Tel ou tel dirigeant a pu ne voir dans ce cinquantenaire qu’une occasion d’exhiber les équipements de son armée pléthorique. Ailleurs, on est plutôt fier, en général, du nombre de lits d’hôpital par millier d’habitants. A chacun ses priorités. Ainsi va l’Afrique.

 

L’audace comme unique défi pour une Afrique nouvelle

 

Mais, justement, parce que l’Afrique ne peut continuer à voguer au gré des choix contestables de dirigeants parfois controversés, il urgeait de rappeler où sont les priorités du continent, afin que nul ne vienne un jour prétendre qu’il ne savait pas. Ici réside tout l’intérêt du Symposium du Cinquantenaire, qui s’est achevé en fin de semaine dernière à Cotonou, au Bénin. Initiée par le professeur Albert Tévoédjrè, agitateur d’idées, s’il en est, cette rencontre a accouché du « Manifeste de Cotonou », qui proclame l’audace comme unique défi pour une Afrique nouvelle.
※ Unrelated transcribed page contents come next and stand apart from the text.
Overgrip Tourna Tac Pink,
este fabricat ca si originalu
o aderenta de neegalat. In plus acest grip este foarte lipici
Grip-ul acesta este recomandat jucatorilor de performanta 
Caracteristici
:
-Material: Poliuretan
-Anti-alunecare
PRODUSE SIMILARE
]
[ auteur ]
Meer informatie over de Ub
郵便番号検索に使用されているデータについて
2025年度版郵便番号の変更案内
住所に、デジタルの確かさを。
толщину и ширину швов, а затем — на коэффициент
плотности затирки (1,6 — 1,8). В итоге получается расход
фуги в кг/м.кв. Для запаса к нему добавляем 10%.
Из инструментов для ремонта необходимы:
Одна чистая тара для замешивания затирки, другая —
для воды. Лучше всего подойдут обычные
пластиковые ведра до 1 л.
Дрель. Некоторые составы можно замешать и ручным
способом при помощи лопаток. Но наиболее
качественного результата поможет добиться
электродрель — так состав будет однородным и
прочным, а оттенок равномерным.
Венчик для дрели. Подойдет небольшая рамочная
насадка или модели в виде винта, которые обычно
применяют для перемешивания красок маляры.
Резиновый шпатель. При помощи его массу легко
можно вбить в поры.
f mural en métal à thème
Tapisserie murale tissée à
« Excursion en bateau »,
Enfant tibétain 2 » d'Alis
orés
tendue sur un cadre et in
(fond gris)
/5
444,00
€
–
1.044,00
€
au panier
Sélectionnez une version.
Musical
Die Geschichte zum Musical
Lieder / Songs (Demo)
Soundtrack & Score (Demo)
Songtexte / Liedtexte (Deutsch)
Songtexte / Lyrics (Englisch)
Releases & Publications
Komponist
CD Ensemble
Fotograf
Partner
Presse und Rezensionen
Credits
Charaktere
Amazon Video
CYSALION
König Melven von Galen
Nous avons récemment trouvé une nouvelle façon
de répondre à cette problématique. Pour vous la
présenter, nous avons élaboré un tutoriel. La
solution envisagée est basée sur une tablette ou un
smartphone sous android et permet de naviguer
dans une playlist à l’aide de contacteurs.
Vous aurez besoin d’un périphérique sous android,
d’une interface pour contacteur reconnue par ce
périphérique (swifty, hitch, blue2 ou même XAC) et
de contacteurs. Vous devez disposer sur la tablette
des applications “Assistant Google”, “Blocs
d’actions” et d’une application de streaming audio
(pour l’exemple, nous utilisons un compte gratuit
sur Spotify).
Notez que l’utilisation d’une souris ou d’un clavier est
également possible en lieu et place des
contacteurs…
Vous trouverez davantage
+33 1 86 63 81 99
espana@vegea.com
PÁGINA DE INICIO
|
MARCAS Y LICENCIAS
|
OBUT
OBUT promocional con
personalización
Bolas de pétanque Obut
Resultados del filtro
« Et si nous voulons remonter, voyez comme s’impose à nous le pied qui s’arcboute, le muscle qui se tend, les dents qui se serrent, la tête, oh ! la tête, large et froide !  C’est d’une remontée jamais vue que je parle, Messieurs ! Et malheur à celui dont le pied flanche ! » Aimé Césaire. La Tragédie du Roi Christophe. Tout est dit !

Plus qu’un appel au sursaut, ce manifeste est une injonction à agir, un véritable programme de gouvernement pour la Fédération des Etats-Unis d’Afrique, impérative, si l’on veut que les rêves du continent cessent de se perdre dans « l’estuaire du cauchemar ».

Jamais les enjeux n’ont été aussi clairs : à chaque génération, l’obligation de laisser à la suivante une nation meilleure et plus forte que celle dont elle a héritée.

A la frange de l’élite qui ne pense jamais qu’à elle-même, le Manifeste de Cotonou indique le chemin de l’honneur, pour que l’Afrique surprenne enfin le monde. Et que le pire cesse d’être une fatalité, pour laisser un peu d’espace au meilleur, qui ne demande qu’à surgir et peut surgir partout, à tout moment.